## Work to complete
Transcribe every line from the one containing "自己分析してみるとどんな性格、プレイヤーですか？" through the end of the records below, exactly, but not the pictures.

## Page images and extracted text
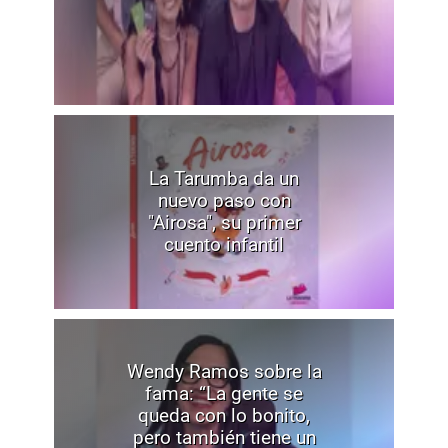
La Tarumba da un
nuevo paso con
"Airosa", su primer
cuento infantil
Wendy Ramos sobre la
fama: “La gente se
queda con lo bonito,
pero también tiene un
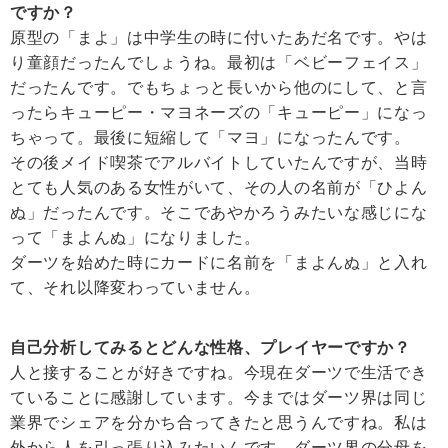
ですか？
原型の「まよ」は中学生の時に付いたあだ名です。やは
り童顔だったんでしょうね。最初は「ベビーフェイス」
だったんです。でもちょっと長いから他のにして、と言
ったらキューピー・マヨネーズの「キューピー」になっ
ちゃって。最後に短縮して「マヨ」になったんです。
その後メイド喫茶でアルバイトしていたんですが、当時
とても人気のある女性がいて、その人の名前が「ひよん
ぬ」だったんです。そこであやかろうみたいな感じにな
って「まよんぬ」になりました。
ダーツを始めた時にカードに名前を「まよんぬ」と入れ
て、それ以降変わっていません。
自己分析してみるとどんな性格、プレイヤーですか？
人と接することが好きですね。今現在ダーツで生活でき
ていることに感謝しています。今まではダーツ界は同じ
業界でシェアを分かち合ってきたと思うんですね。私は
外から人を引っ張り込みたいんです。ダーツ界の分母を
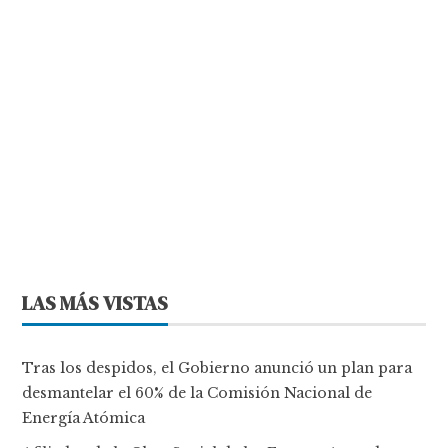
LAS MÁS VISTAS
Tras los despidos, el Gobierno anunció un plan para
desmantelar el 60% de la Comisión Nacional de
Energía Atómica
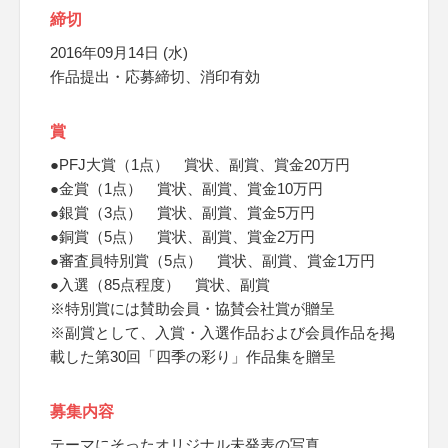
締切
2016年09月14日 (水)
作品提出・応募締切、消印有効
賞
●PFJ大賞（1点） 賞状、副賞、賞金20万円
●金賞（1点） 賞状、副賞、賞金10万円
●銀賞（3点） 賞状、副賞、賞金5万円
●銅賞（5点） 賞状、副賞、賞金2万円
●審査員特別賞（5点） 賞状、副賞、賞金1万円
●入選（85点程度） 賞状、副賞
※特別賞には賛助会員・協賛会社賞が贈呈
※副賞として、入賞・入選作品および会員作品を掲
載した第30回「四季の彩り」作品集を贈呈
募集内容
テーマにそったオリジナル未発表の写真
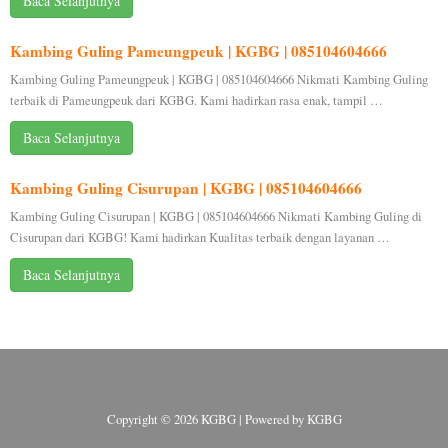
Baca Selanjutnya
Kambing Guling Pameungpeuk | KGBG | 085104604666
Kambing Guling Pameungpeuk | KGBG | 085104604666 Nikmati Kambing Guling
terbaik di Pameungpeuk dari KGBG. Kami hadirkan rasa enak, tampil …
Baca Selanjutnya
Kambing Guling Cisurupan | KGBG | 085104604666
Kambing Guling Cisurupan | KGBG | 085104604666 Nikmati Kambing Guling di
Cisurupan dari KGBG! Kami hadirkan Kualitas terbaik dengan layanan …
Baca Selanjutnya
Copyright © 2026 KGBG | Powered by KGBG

## Solution
自己分析してみるとどんな性格、プレイヤーですか？
人と接することが好きですね。今現在ダーツで生活でき
ていることに感謝しています。今まではダーツ界は同じ
業界でシェアを分かち合ってきたと思うんですね。私は
外から人を引っ張り込みたいんです。ダーツ界の分母を
LAS MÁS VISTAS
Tras los despidos, el Gobierno anunció un plan para
desmantelar el 60% de la Comisión Nacional de
Energía Atómica
締切
2016年09月14日 (水)
作品提出・応募締切、消印有効
賞
●PFJ大賞（1点） 賞状、副賞、賞金20万円
●金賞（1点） 賞状、副賞、賞金10万円
●銀賞（3点） 賞状、副賞、賞金5万円
●銅賞（5点） 賞状、副賞、賞金2万円
●審査員特別賞（5点） 賞状、副賞、賞金1万円
●入選（85点程度） 賞状、副賞
※特別賞には賛助会員・協賛会社賞が贈呈
※副賞として、入賞・入選作品および会員作品を掲
載した第30回「四季の彩り」作品集を贈呈
募集内容
テーマにそったオリジナル未発表の写真
Baca Selanjutnya
Kambing Guling Pameungpeuk | KGBG | 085104604666
Kambing Guling Pameungpeuk | KGBG | 085104604666 Nikmati Kambing Guling
terbaik di Pameungpeuk dari KGBG. Kami hadirkan rasa enak, tampil …
Baca Selanjutnya
Kambing Guling Cisurupan | KGBG | 085104604666
Kambing Guling Cisurupan | KGBG | 085104604666 Nikmati Kambing Guling di
Cisurupan dari KGBG! Kami hadirkan Kualitas terbaik dengan layanan …
Baca Selanjutnya
Copyright © 2026 KGBG | Powered by KGBG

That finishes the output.